I am having a complicated SQL problem in PostgreSQL.
Suppose I have a large table called 'selling_prices'. It contains around 19 million rows. I want to remove some duplicate rows and also update some data. Here is the table structure:
seq | customer_co_cd | item_sku | seliing_tanka_rate | updatedate |
---|---|---|---|---|
1 | 1414343 | sku001 | 0.4 | 2021-01-18 14:34:48 |
2 | 1414343 | sku001 | 0.4 | 2021-01-18 14:34:48 |
3 | 1414343 | sku001 | 0.4 | 2021-01-16 01:34:48 |
4 | 1512333 | sku002 | 0.2 | 2021-01-16 01:34:48 |
5 | 1512333 | sku002 | 0.5 | 2021-01-16 01:34:48 |
and so on....
Condition 1: If the customer_co_cd and item_sku and selling_tanka_rate is same update the latest updatedate to '2021/11/12' and delete the other data.

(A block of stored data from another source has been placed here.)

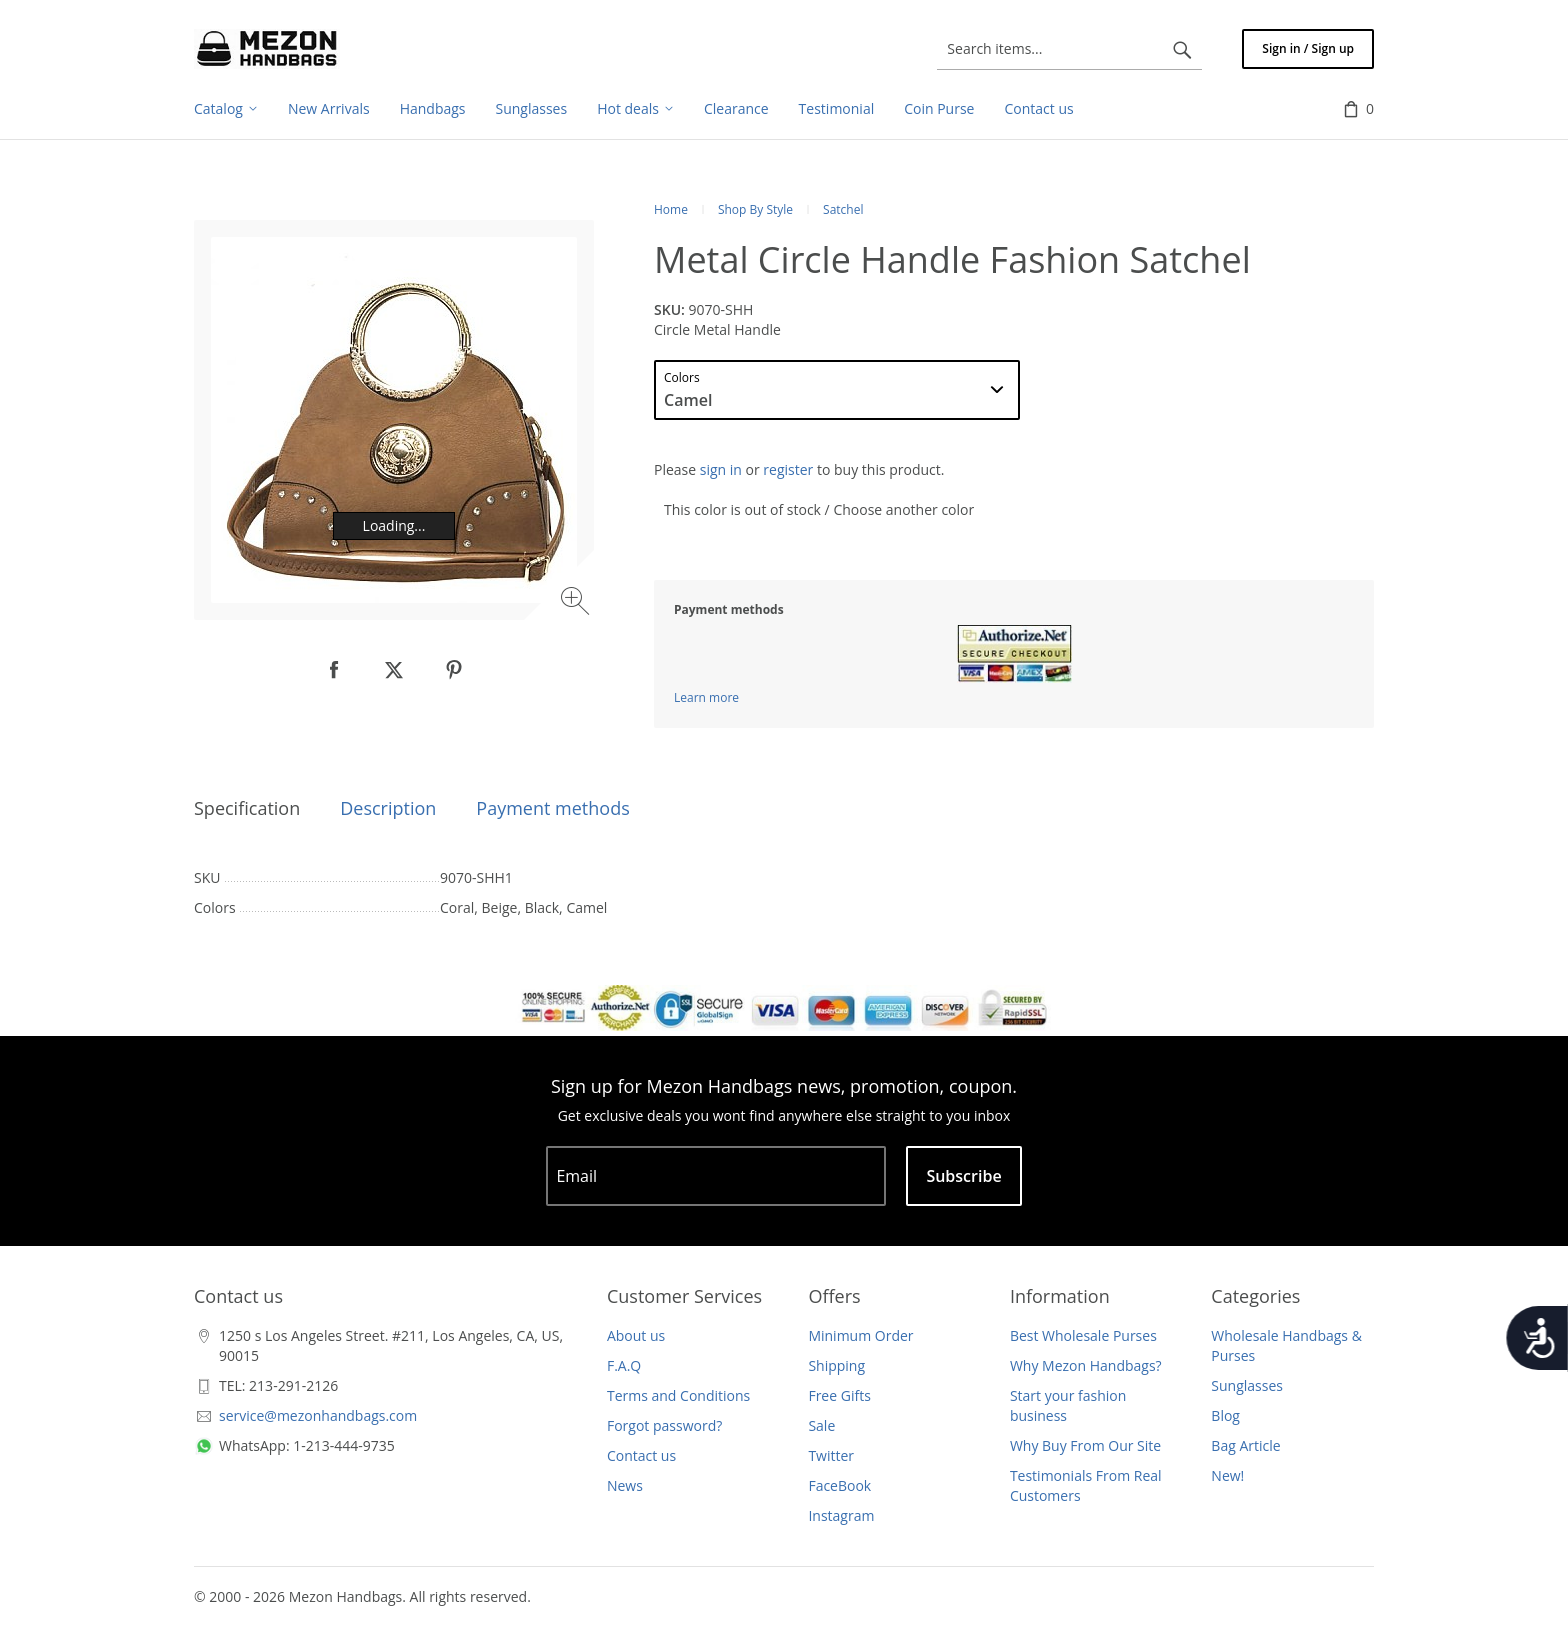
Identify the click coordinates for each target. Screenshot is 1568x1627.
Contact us (641, 1455)
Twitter (831, 1455)
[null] (334, 670)
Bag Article (1245, 1445)
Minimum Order (860, 1335)
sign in (721, 469)
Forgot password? (664, 1425)
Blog (1225, 1415)
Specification (247, 808)
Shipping (836, 1365)
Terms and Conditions (678, 1395)
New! (1227, 1475)
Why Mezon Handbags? (1086, 1365)
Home (671, 209)
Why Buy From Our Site (1085, 1445)
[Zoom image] (577, 603)
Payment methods (552, 808)
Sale (821, 1425)
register (788, 469)
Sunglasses (1247, 1385)
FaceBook (839, 1485)
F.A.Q (624, 1365)
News (625, 1485)
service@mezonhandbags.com (318, 1415)
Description (388, 808)
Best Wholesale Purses (1083, 1335)
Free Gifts (839, 1395)
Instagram (841, 1515)
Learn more (706, 697)
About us (636, 1335)
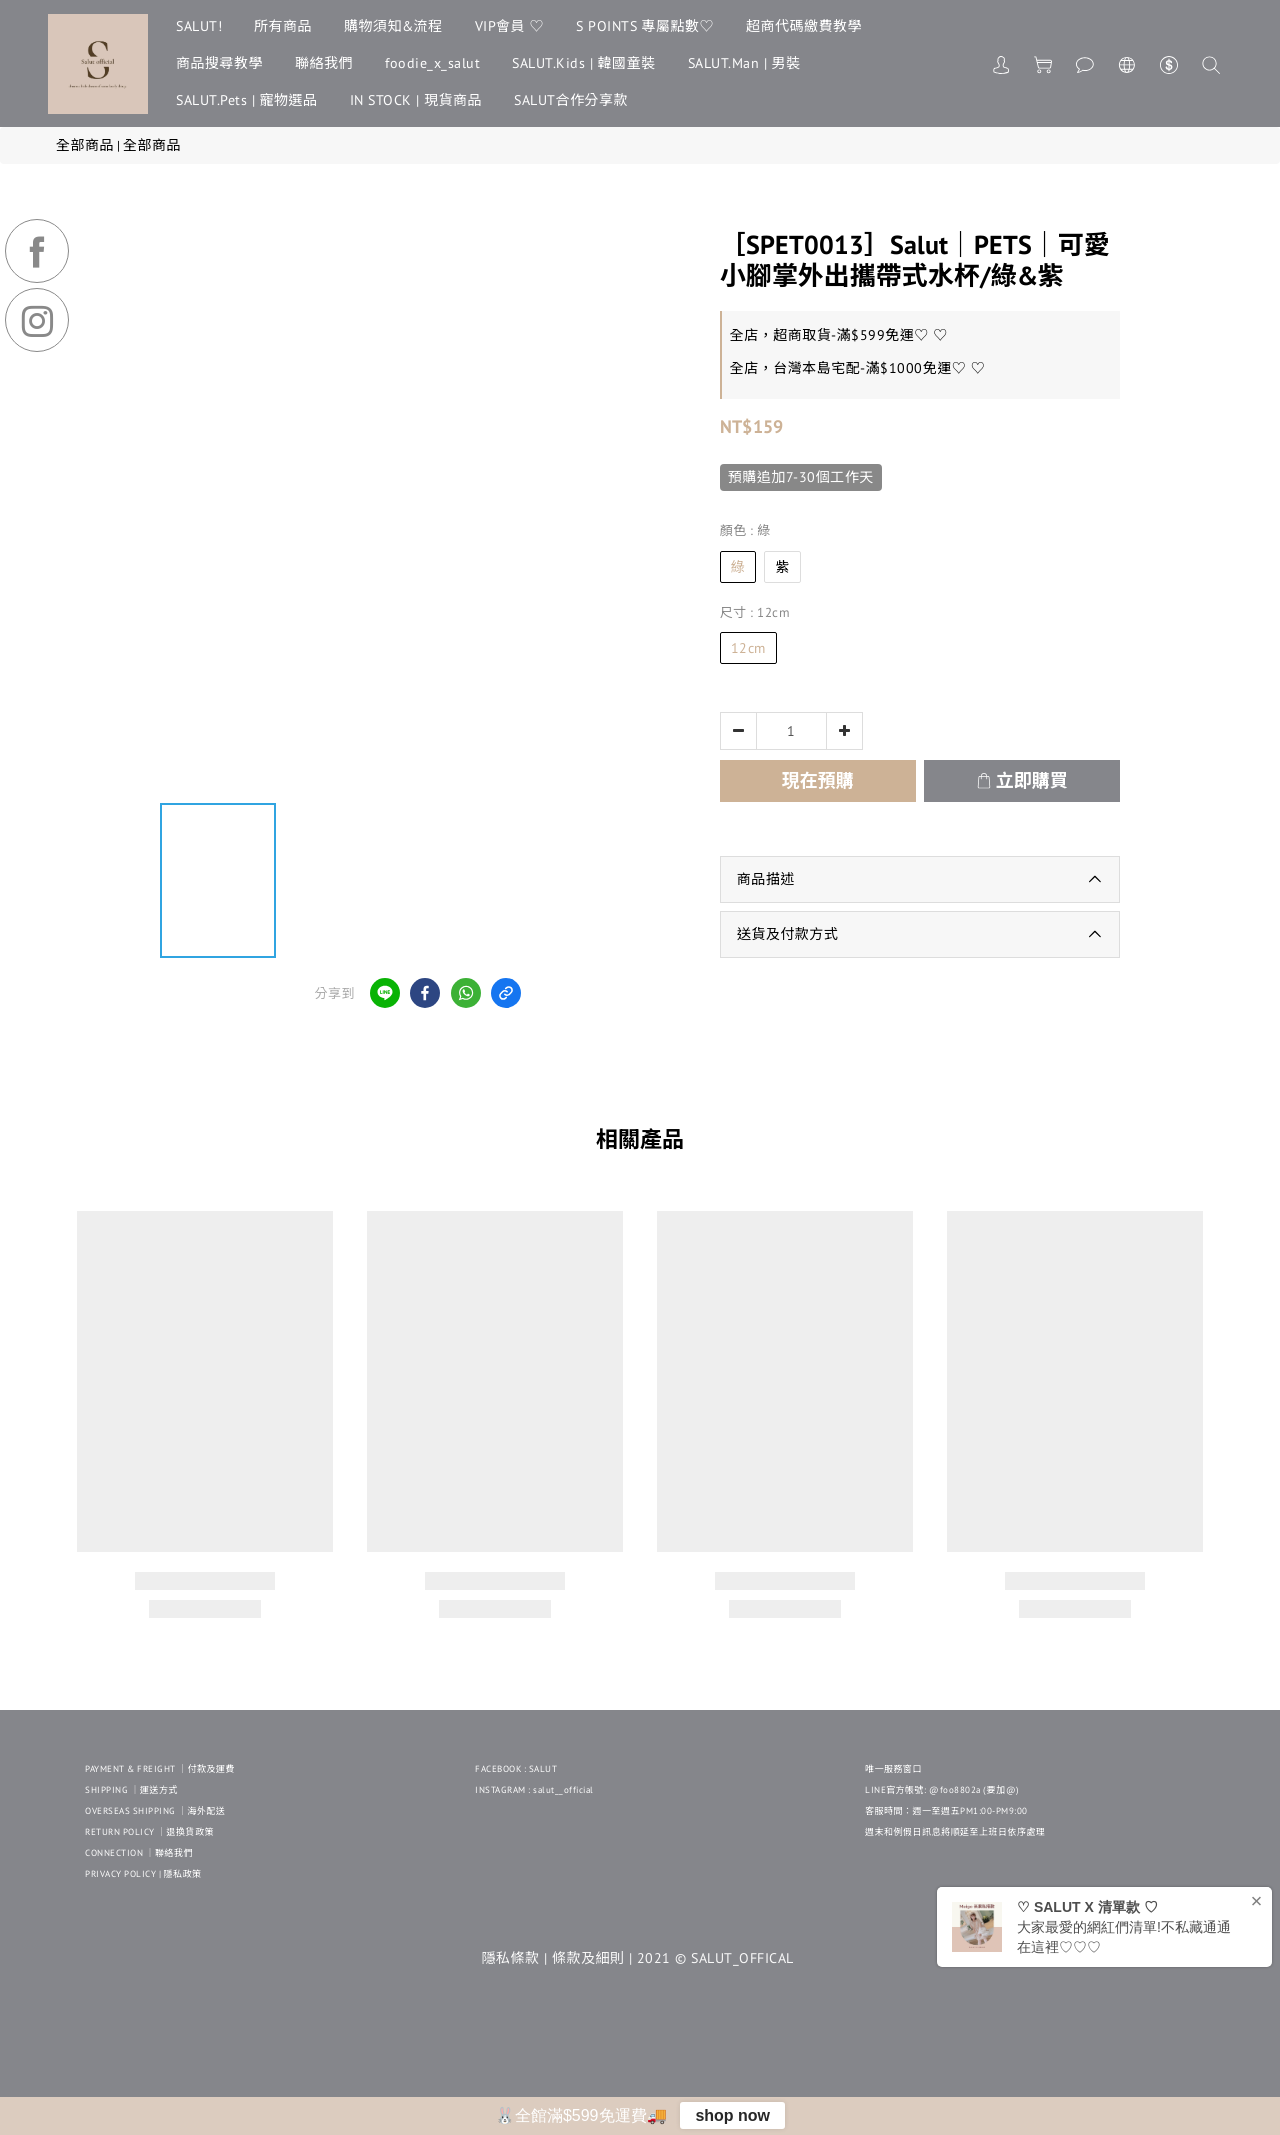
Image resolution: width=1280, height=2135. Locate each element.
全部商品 (85, 145)
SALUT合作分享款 (571, 100)
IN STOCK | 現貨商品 (416, 100)
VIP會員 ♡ (510, 26)
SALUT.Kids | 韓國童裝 (584, 63)
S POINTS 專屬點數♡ (645, 26)
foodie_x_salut (432, 63)
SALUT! (199, 26)
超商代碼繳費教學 (804, 26)
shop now (732, 2115)
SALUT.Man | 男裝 (744, 63)
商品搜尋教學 (219, 63)
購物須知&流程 (393, 26)
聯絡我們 (324, 63)
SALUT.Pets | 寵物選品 (247, 100)
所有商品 (283, 26)
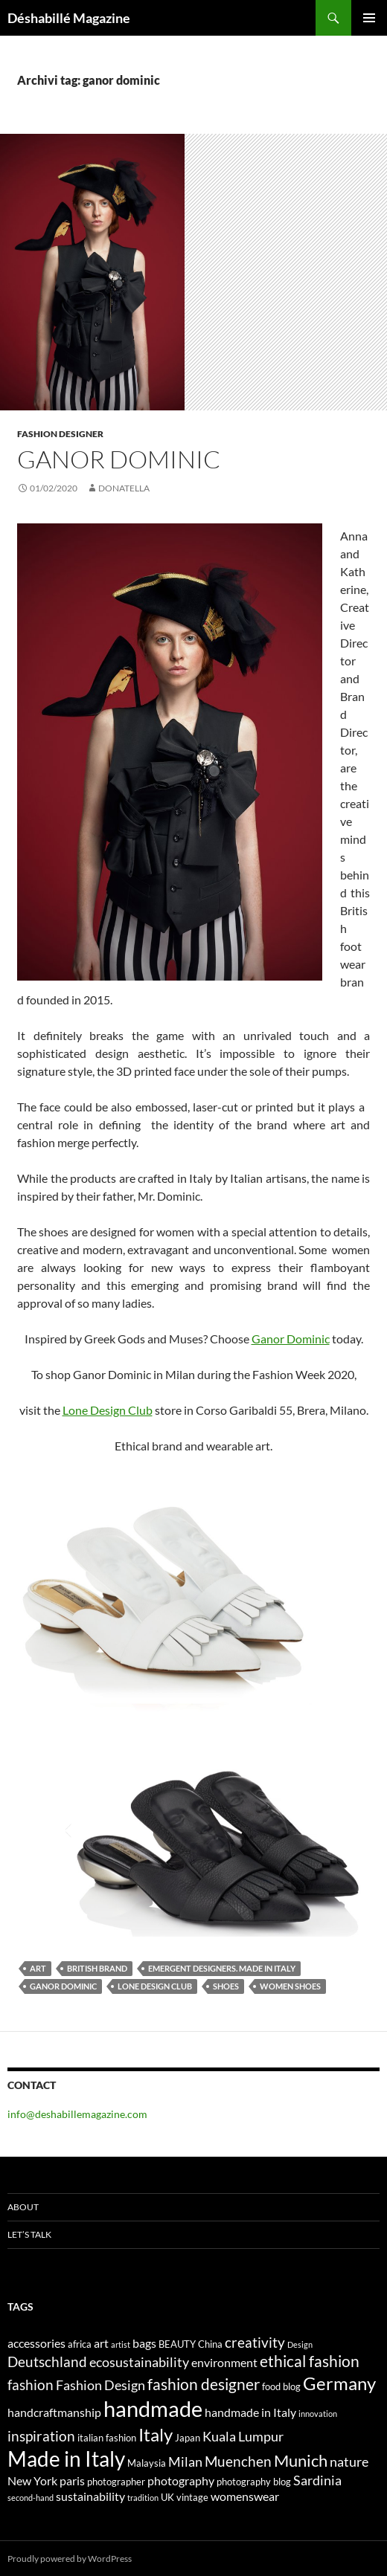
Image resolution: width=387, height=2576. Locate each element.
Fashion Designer (60, 433)
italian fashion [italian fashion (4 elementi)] (106, 2438)
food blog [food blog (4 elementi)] (281, 2386)
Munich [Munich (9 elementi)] (300, 2460)
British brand (97, 1968)
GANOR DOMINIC (118, 459)
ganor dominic (63, 1986)
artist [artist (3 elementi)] (120, 2344)
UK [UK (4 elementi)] (167, 2497)
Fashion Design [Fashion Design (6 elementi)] (100, 2385)
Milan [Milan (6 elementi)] (185, 2462)
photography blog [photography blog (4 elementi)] (254, 2482)
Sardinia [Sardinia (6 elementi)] (317, 2480)
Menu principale (369, 18)
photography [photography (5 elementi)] (180, 2480)
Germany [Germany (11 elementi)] (339, 2383)
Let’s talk (29, 2234)
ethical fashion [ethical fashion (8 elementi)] (309, 2361)
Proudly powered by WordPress (69, 2558)
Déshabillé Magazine (68, 18)
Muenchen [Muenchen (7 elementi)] (238, 2461)
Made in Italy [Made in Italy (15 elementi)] (66, 2459)
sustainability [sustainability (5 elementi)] (90, 2496)
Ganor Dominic (291, 1338)
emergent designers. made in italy (221, 1968)
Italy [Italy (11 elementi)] (155, 2434)
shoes (226, 1986)
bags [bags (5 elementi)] (144, 2343)
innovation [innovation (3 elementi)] (317, 2413)
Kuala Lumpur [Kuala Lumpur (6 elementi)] (243, 2436)
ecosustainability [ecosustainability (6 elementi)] (139, 2362)
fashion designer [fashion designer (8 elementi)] (203, 2384)
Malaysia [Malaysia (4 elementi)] (146, 2463)
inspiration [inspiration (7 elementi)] (41, 2435)
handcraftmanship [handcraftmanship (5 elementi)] (54, 2412)
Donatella (124, 488)
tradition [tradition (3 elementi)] (143, 2497)
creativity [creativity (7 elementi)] (255, 2342)
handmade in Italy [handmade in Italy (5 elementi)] (250, 2412)
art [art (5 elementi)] (101, 2343)
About (23, 2206)
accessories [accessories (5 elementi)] (36, 2343)
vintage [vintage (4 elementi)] (192, 2497)
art (38, 1968)
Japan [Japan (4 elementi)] (187, 2438)
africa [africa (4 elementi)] (80, 2344)
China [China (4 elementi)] (210, 2344)
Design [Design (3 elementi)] (300, 2344)
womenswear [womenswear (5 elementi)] (245, 2496)
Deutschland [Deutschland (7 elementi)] (47, 2361)
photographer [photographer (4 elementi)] (116, 2482)
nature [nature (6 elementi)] (349, 2462)
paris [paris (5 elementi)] (72, 2480)
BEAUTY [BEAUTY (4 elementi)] (177, 2344)
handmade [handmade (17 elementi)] (152, 2408)
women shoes (290, 1986)
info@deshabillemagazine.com (77, 2114)
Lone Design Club (108, 1410)
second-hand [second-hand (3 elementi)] (30, 2497)
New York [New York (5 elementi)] (32, 2480)
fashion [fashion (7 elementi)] (30, 2384)
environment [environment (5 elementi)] (224, 2362)
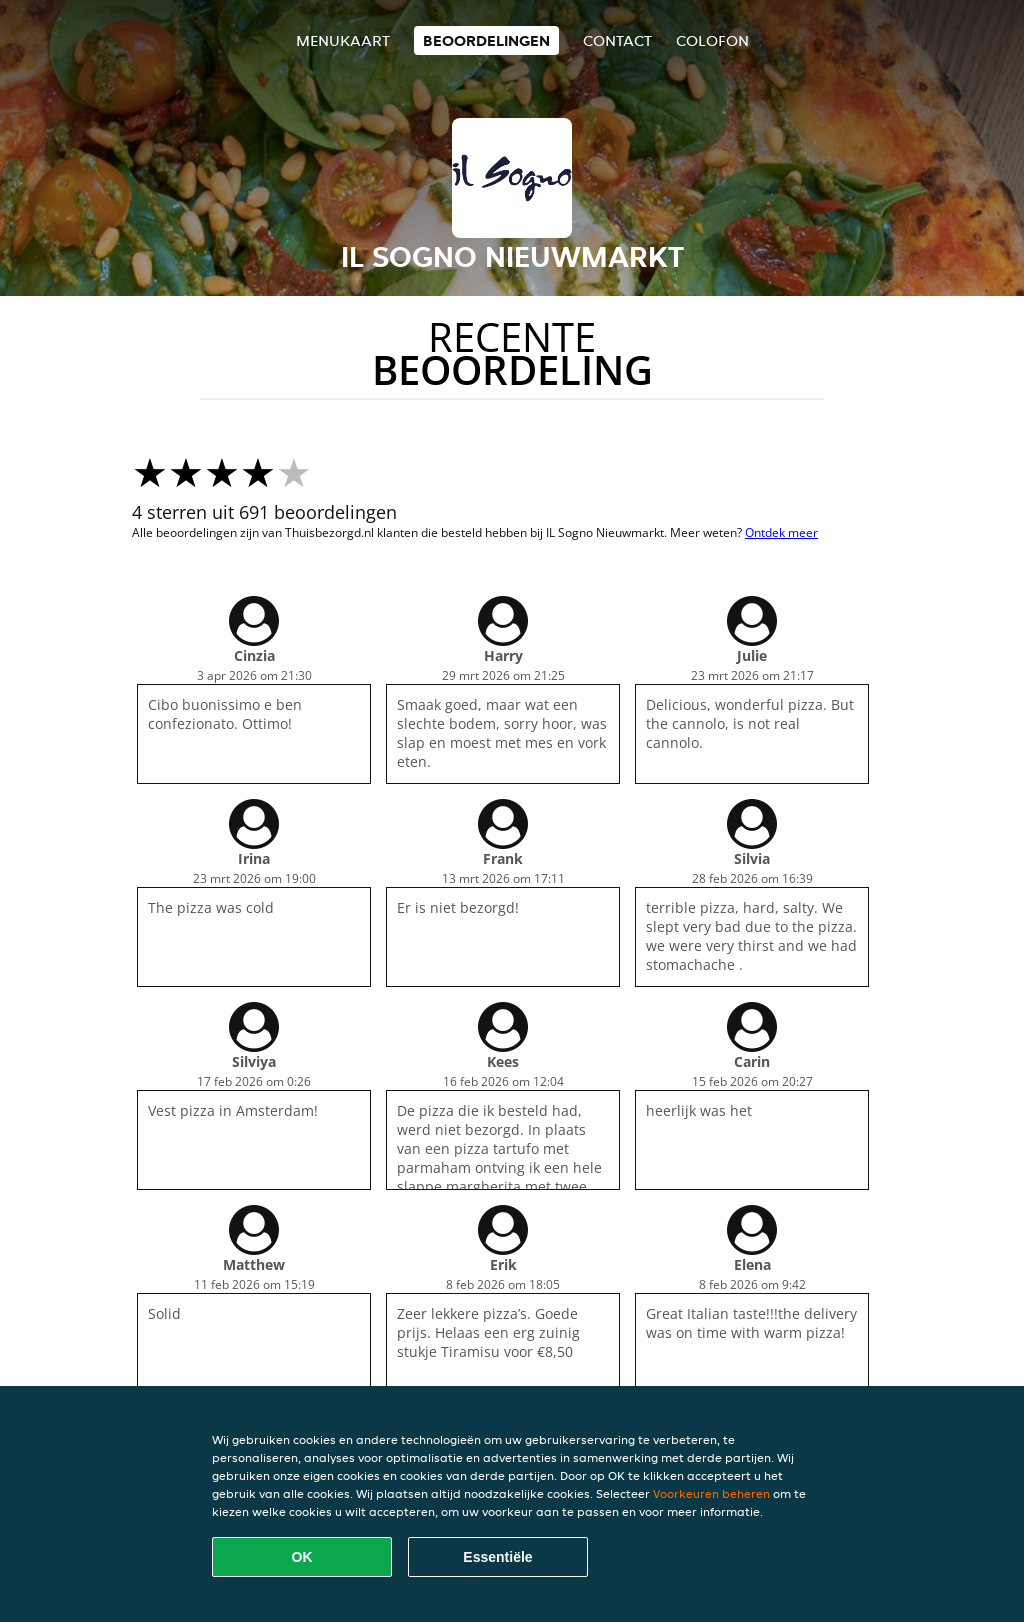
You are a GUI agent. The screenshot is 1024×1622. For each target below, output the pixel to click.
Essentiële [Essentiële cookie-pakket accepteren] (497, 1557)
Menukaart (343, 40)
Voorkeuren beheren (711, 1493)
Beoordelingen (486, 40)
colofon (712, 40)
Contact (617, 40)
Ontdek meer (781, 532)
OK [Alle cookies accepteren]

After the SQL table should be like: delete seq(2,3) and update seq 1
seq | customer_co_cd | item_sku | seliing_tanka_rate | updatedate |
---|---|---|---|---|
1 | 1414343 | sku001 | 0.4 | 2021-11-12 00:00:00 |
Condition 2: If the (customer_co_cd and item_sku) is same and selling_tanka_rate is different then get the data as group
customer_co_cd | item_sku | count |
---|---|---|
1512333 | sku002 | 2 |
I tried some query using group by but it is slow...
SELECT customer_co_cd, item_sku, COUNT(*)
FROM selling_prices
GROUP BY customer_co_cd,item_sku
HAVING COUNT(*) > 1
I don't know how to query the condition 1. Also what is the efficient way to get condition 2. Keep in mind that there are around 19 million data.
Should I create a script or is there a efficient query I can use.